'''
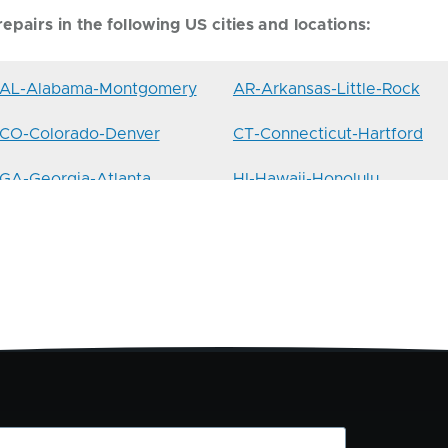
epairs in the following US cities and locations:
AL-Alabama-Montgomery
AR-Arkansas-Little-Rock
CO-Colorado-Denver
CT-Connecticut-Hartford
GA-Georgia-Atlanta
HI-Hawaii-Honolulu
IL-Illinois-Springfield
IN-Indiana-Indianapolis
LA-Louisiana-Baton-Rouge
MA-Massachusetts-Boston
MI-Michigan-Lansing
MN-Minnesota-St.Paul
MT-Montana-Helena
NC-North-Carolina-
Charlotte
NH-New-Hampshire-
NJ-New-Jersey-Hoboken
'''
All of the entries need to be copied exactly, minus any pictures.

epairs in the following US cities and locations:
AL-Alabama-Montgomery
AR-Arkansas-Little-Rock
CO-Colorado-Denver
CT-Connecticut-Hartford
GA-Georgia-Atlanta
HI-Hawaii-Honolulu
IL-Illinois-Springfield
IN-Indiana-Indianapolis
LA-Louisiana-Baton-Rouge
MA-Massachusetts-Boston
MI-Michigan-Lansing
MN-Minnesota-St.Paul
MT-Montana-Helena
NC-North-Carolina-
Charlotte
NH-New-Hampshire-
NJ-New-Jersey-Hoboken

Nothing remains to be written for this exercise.